▶ [THE TASK]: Reproduce every line below exactly as written; do not include the images.

(Beginning of EXERCISE MATERIALS)

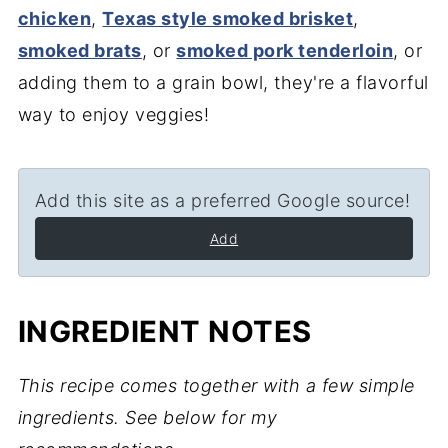
chicken
,
Texas style smoked brisket
,
smoked brats
, or
smoked pork tenderloin
, or
adding them to a grain bowl, they're a flavorful
way to enjoy veggies!
Add this site as a preferred Google source!
Add
INGREDIENT NOTES
This recipe comes together with a few simple
ingredients. See below for my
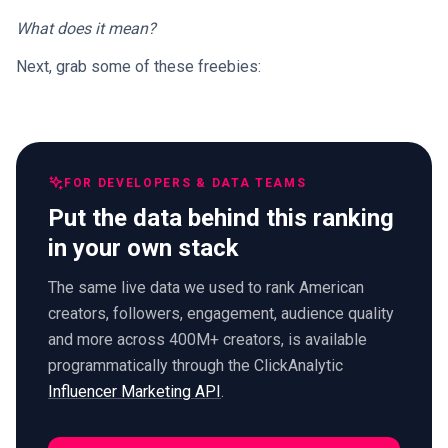
What does it mean?
Next, grab some of these freebies:
FOR DEVELOPERS & DATA TEAMS
Put the data behind this ranking
in your own stack
The same live data we used to rank American
creators, followers, engagement, audience quality
and more across 400M+ creators, is available
programmatically through the ClickAnalytic
Influencer Marketing API
.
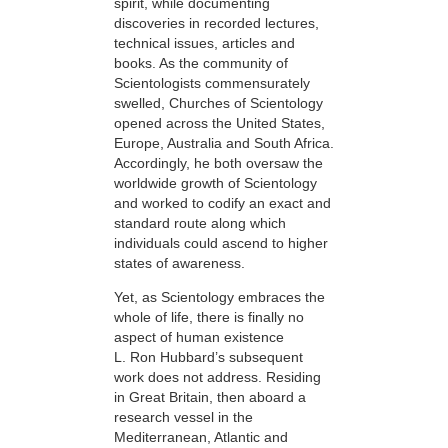
spirit, while documenting
discoveries in recorded lectures,
technical issues, articles and
books. As the community of
Scientologists commensurately
swelled, Churches of Scientology
opened across the United States,
Europe, Australia and South Africa.
Accordingly, he both oversaw the
worldwide growth of Scientology
and worked to codify an exact and
standard route along which
individuals could ascend to higher
states of awareness.
Yet, as Scientology embraces the
whole of life, there is finally no
aspect of human existence
L. Ron Hubbard’s subsequent
work does not address. Residing
in Great Britain, then aboard a
research vessel in the
Mediterranean, Atlantic and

(End of EXERCISE MATERIALS)

▶ [OUTPUT OF THE TASK]:
chicken
,
Texas style smoked brisket
,
smoked brats
, or
smoked pork tenderloin
, or
adding them to a grain bowl, they're a flavorful
way to enjoy veggies!
Add this site as a preferred Google source!
Add
INGREDIENT NOTES
This recipe comes together with a few simple
ingredients. See below for my
What does it mean?
Next, grab some of these freebies:
FOR DEVELOPERS & DATA TEAMS
Put the data behind this ranking
in your own stack
The same live data we used to rank American
creators, followers, engagement, audience quality
and more across 400M+ creators, is available
programmatically through the ClickAnalytic
Influencer Marketing API
.
spirit, while documenting
discoveries in recorded lectures,
technical issues, articles and
books. As the community of
Scientologists commensurately
swelled, Churches of Scientology
opened across the United States,
Europe, Australia and South Africa.
Accordingly, he both oversaw the
worldwide growth of Scientology
and worked to codify an exact and
standard route along which
individuals could ascend to higher
states of awareness.
Yet, as Scientology embraces the
whole of life, there is finally no
aspect of human existence
L. Ron Hubbard’s subsequent
work does not address. Residing
in Great Britain, then aboard a
research vessel in the
Mediterranean, Atlantic and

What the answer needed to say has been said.